-- Material provided follows --
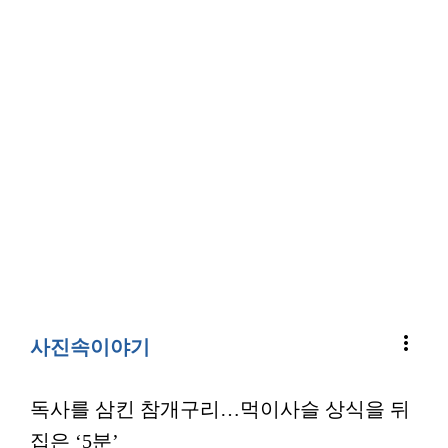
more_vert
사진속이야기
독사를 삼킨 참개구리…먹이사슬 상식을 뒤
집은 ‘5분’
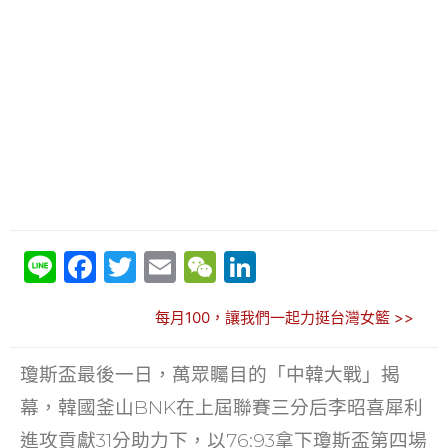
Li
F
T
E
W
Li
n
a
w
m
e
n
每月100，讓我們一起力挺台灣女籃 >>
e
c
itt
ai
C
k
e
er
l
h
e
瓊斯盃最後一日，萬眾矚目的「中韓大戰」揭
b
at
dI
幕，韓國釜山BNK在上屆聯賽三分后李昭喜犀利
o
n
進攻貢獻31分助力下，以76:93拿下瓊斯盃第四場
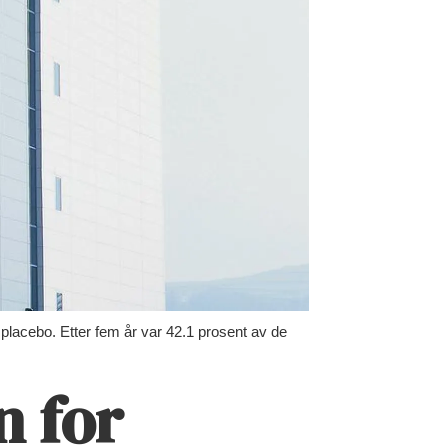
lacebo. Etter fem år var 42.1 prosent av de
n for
-- Material provided concluded --
-- Material provided follows --
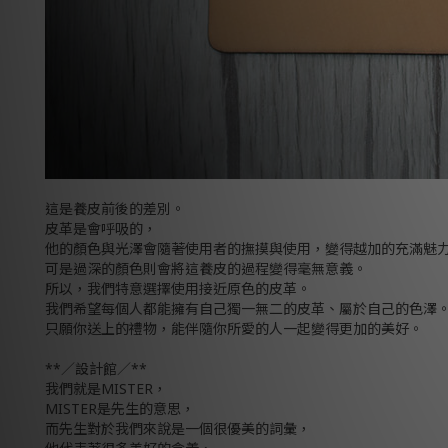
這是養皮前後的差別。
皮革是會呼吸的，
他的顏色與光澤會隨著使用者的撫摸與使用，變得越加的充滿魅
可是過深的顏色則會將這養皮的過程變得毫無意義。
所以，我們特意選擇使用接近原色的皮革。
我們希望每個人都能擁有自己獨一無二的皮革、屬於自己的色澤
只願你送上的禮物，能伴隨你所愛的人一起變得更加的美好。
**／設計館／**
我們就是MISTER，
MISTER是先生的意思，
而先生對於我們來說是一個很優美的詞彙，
-- Material provided concluded --
*Exercise directions*: Retype, exactly and in full, the lines above from the one containing "他的顏色與光澤會隨著使用者的撫摸與使用，變得越加的充滿魅" through the one containing "而先生對於我們來說是一個很優美的詞彙，".

*Response below*:
他的顏色與光澤會隨著使用者的撫摸與使用，變得越加的充滿魅
可是過深的顏色則會將這養皮的過程變得毫無意義。
所以，我們特意選擇使用接近原色的皮革。
我們希望每個人都能擁有自己獨一無二的皮革、屬於自己的色澤
只願你送上的禮物，能伴隨你所愛的人一起變得更加的美好。
**／設計館／**
我們就是MISTER，
MISTER是先生的意思，
而先生對於我們來說是一個很優美的詞彙，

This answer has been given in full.